ABIDJAN — L’implication d’exilés proches de l’ex-président Laurent Gbagbo dans des attaques en Côte d’Ivoire est de plus en plus crédible mais leurs connections présumées avec des islamistes maliens, évoquées par des experts de l’ONU, suscitent beaucoup d’interrogations.
Dans un rapport obtenu par l’AFP et qui doit être discuté au Conseil de sécurité, ces experts font une révélation de taille: des exilés pro-Gbagbo auraient noué des contacts avec Ansar Dine, l’un des groupes islamistes alliés à Al-Qaïda au Maghreb islamique (Aqmi) qui occupent le nord du Mali depuis six mois.
Le document évoque une réunion entre des représentants des deux camps “à la frontière entre la Mauritanie et le Sénégal”, mais aussi une rencontre d’émissaires pro-Gbagbo avec l’ex-junte malienne à Bamako pour discuter d’une éventuelle collaboration.
Les ténors de la diaspora pro-Gbagbo basés au Ghana ont rejeté en bloc ce rapport et crié à la manipulation. Mais Joël N’Guessan, porte-parole du Rassemblement des républicains (RDR), parti du président ivoirien Alassane Ouattara, y a vu la preuve que les tenants du régime déchu s’allient aux “extrémistes de tous bords” pour préparer “la guerre et la déstabilisation”.
Cependant, des observateurs se montrent prudents quant à l’éventuelle constitution d’un axe ivoiro-malien anti-Ouattara, susceptible de causer un séisme après la crise post-électorale de 2010-2011 ayant fait quelque 3.000 morts en Côte d’Ivoire.
“On nous a dit que des pro-Gbagbo ont noué des contacts au Mali”, se bornait à dire à l’AFP, il y a quelques jours, une source gouvernementale d’un pays voisin. Sans préciser l’origine de cette information ni s’avancer sur sa véracité.

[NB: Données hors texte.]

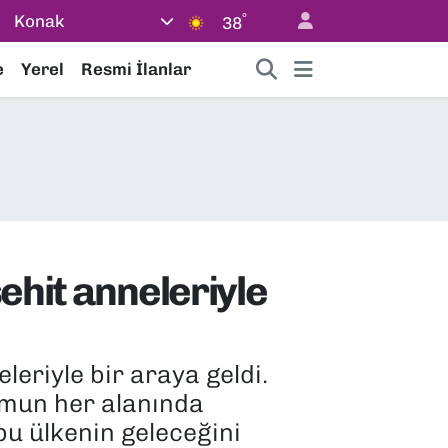
°
Konak
38
e
Yerel
Resmi İlanlar
ehit anneleriyle
eriyle bir araya geldi.
umun her alanında
bu ülkenin geleceğini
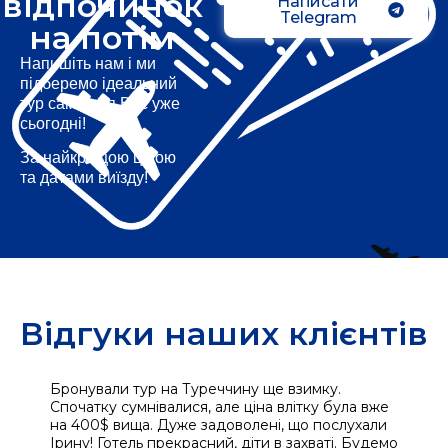
відпочинок
Написати
Telegram
на потім
Напишіть нам і ми
підберемо ідеальний
тур саме для Вас уже
сьогодні!
За найкращою ціною
та датами виїзду!
Відгуки наших клієнтів
Бронували тур на Туреччину ще взимку.
Це
-
Спочатку сумнівалися, але ціна влітку була вже
бр
на 400$ вища. Дуже задоволені, що послухали
ек
Ірину! Готель прекрасний, діти в захваті. Будемо
пі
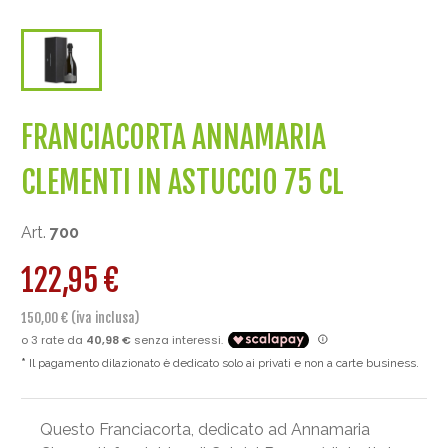
FRANCIACORTA ANNAMARIA
CLEMENTI IN ASTUCCIO 75 CL
Art.
700
122,95 €
150,00 € (iva inclusa)
Il pagamento dilazionato è dedicato solo ai privati e non a carte business.
Questo Franciacorta, dedicato ad Annamaria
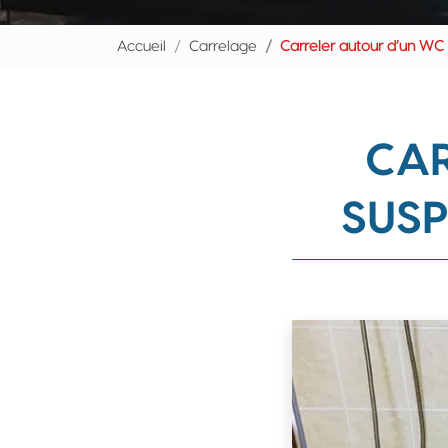
Accueil
Carrelage
Carreler autour d’un WC
CAR
SUSP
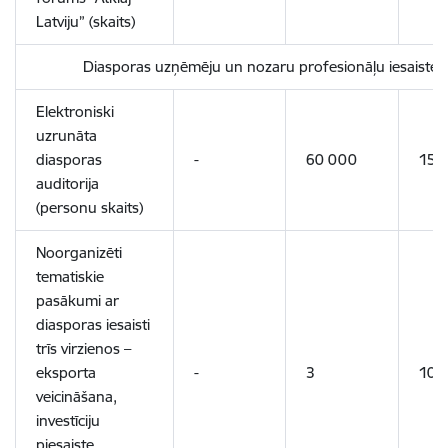
Latviju” (skaits)
Diasporas uzņēmēju un nozaru profesionāļu iesaiste L
Elektroniski
uzrunāta
diasporas
-
60 000
150
auditorija
(personu skaits)
Noorganizēti
tematiskie
pasākumi ar
diasporas iesaisti
trīs virzienos –
eksporta
-
3
10
veicināšana,
investīciju
piesaiste,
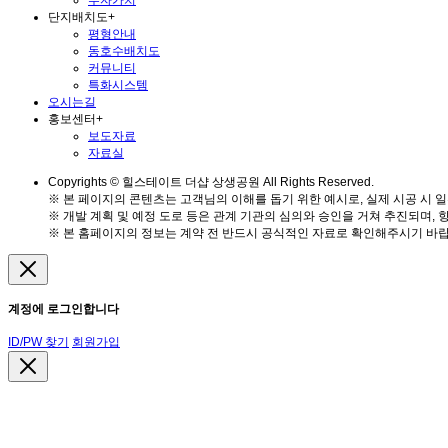
투자가치
단지배치도
+
평형안내
동호수배치도
커뮤니티
특화시스템
오시는길
홍보센터
+
보도자료
자료실
Copyrights © 힐스테이트 더샵 상생공원 All Rights Reserved.
※ 본 페이지의 콘텐츠는 고객님의 이해를 돕기 위한 예시로, 실제 시공 시 일
※ 개발 계획 및 예정 도로 등은 관계 기관의 심의와 승인을 거쳐 추진되며, 
※ 본 홈페이지의 정보는 계약 전 반드시 공식적인 자료로 확인해주시기 바랍
계정에 로그인합니다
ID/PW 찾기
회원가입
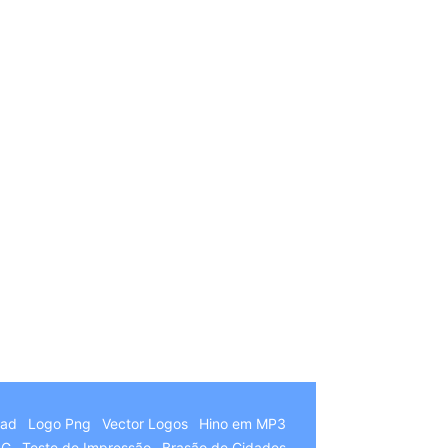
German
Hindi
Chinese
Italian
oad
Logo Png
Vector Logos
Hino em MP3
Arabic
NG
Teste de Impressão
Brasão de Cidades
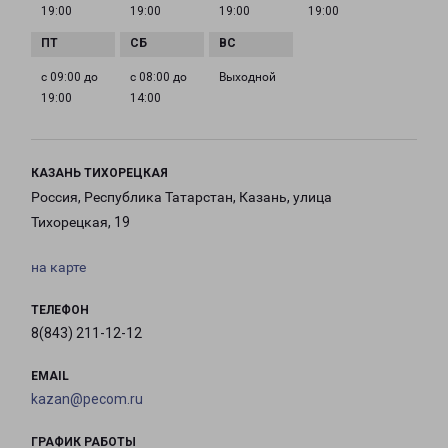
19:00
19:00
19:00
19:00
с 09:00 до
с 08:00 до
Выходной
19:00
14:00
КАЗАНЬ ТИХОРЕЦКАЯ
Россия, Республика Татарстан, Казань, улица
Тихорецкая, 19
на карте
ТЕЛЕФОН
8(843) 211-12-12
EMAIL
kazan@pecom.ru
ГРАФИК РАБОТЫ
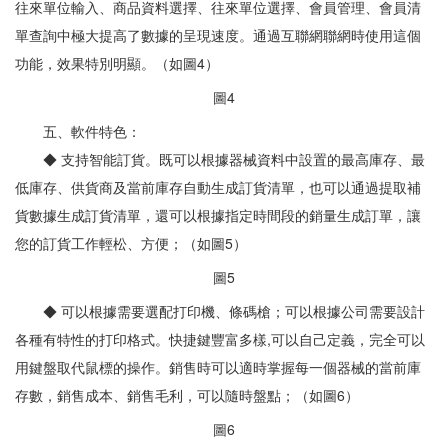
往來單位輸入、商品資料選擇、往來單位選擇、會員管理、會員清
單查詢中極大提高了數據的呈現速度。通過互聯網聯網時使用這個
功能，效果特別明顯。（如圖4）
圖4
五、軟件特色：
◆ 支持智能訂貨。既可以根據器械資料中設置的最高庫存、最
低庫存、供貨商及當前庫存自動生成訂貨清單，也可以通過提取補
貨數據生成訂貨清單，還可以根據指定時間段的銷量生成訂單，讓
您的訂貨工作輕松、方便；（如圖5）
圖5
◆ 可以根據需要選配打印機、條碼槍；可以根據公司需要設計
各種有特性的打印格式。快捷鍵豐富多樣,可以自己定義，完全可以
用鍵盤取代鼠標的操作。銷售時可以適時掌握每一個器械的當前庫
存數，銷售成本、銷售毛利，可以隨時盤點；（如圖6）
圖6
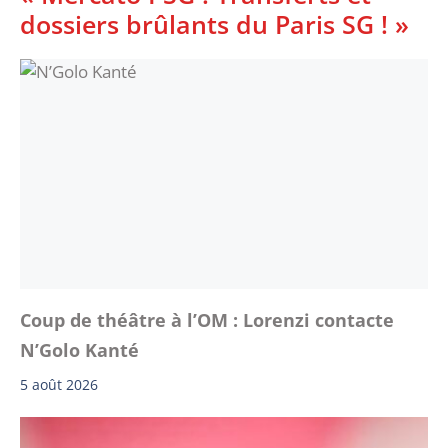
dossiers brûlants du Paris SG ! »
Coup de théâtre à l’OM : Lorenzi contacte
N’Golo Kanté
5 août 2026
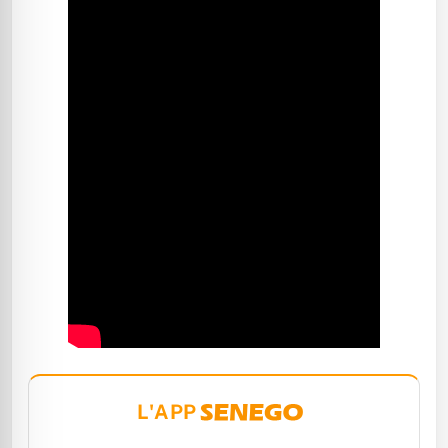
L'APP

En pleine tourmente, le Mali est devenu “un aimant pour tous les desperados de la région”, souligne un spécialiste de l’Afrique de l’Ouest. Pour lui, des connexions maliennes du camp Gbagbo sont “parfaitement plausibles”, mais “il peut y avoir un contact sans que l’affaire ne soit conclue: on ne sait pas si au final il y a eu un +deal+”.
Déstabilisation
En revanche, ajoute-t-il, la collaboration est “plus concrète, plus solide” entre des exilés pro-Gbagbo réfugiés à Accra et des combattants notamment ivoiriens basés dans l’est du Liberia, d’où ils ont commis ces derniers mois des attaques dans l’Ouest ivoirien frontalier.
Des actions de déstabilisation ont été confirmées, de même que la circulation d’argent et l’existence de “camps d’entraînement” (sans doute encore rudimentaires) par les experts de l’ONU, notamment, comme par des sources proches du dossier à Abidjan.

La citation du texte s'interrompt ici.